Im Rahmen einer Abendveranstaltung verabschiedete die Stiftungsvorsitzende Staatsministerin a.D. Prof. Ursula Männle den langjährigen Leiter der Moskauer Verbindungsstelle Dr. Markus Ehm, der in dem derzeit schwierigen politischen Umfeld die Aufrechterhaltung und Pflege der politischen Gesprächskanäle gewährleistet hatte, und stellte seinen Nachfolger Jan Dresel vor: „Unser neuer Mann in Moskau hat es sich zum Ziel gesetzt, die gute Arbeit seiner Vorgänger fortzusetzen und dabei besonderes Augenmerk auf Veranstaltungen in den russischen Regionen zu legen“, so Männle.
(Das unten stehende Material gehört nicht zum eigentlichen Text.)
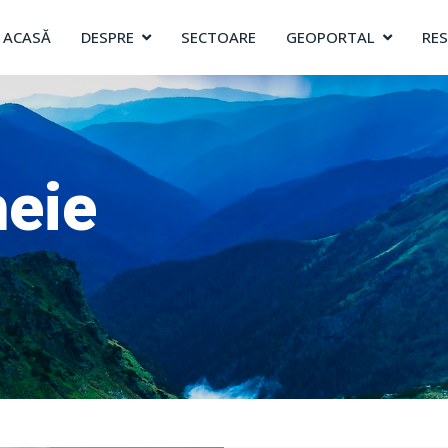
ACASĂ
DESPRE
SECTOARE
GEOPORTAL
RE
heie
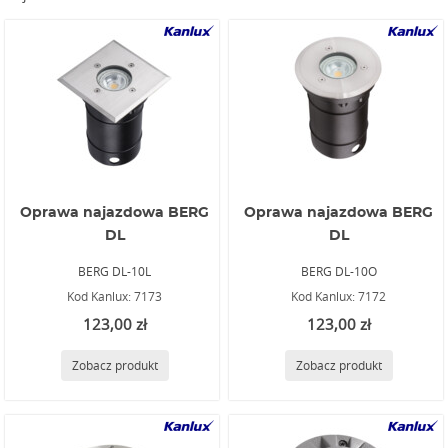
Oprawa najazdowa BERG
Oprawa najazdowa BERG
DL
DL
BERG DL-10L
BERG DL-10O
Kod Kanlux: 7173
Kod Kanlux: 7172
123,00 zł
123,00 zł
Zobacz produkt
Zobacz produkt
In ihrer anschließenden Begrüßungsrede hob Männle hervor, dass es aus Sicht der Hanns-Seidel-Stiftung gerade wegen der Ukrainekrise, Wirtschaftssanktionen und anderer strittiger Themen besonders wichtig sei, den Gesprächsfaden zwischen Deutschland und Russland nicht abreißen zu lassen. Sie lobte die Organisation des am selben Tag durchgeführten deutsch-russischen Seminars über Grundlagen und Bedeutung des Mittelstands in einer modernen Volkswirtschaft. Die teilnehmenden russischen Mittelständler und Wirtschaftsexperten hätten die Gelegenheit zu einem wegweisenden Erfahrungsaustausch intensiv genutzt.

Peter Ramsauers Fokus in Moskau: Der Mittelstand, Nord Stream 2 und die Zukunft der Wirtschaftssanktionen gegen Russland.

Peter Ramsauers Fokus in Moskau: Der Mittelstand, Nord Stream 2 und die Zukunft der Wirtschaftssanktionen gegen Russland.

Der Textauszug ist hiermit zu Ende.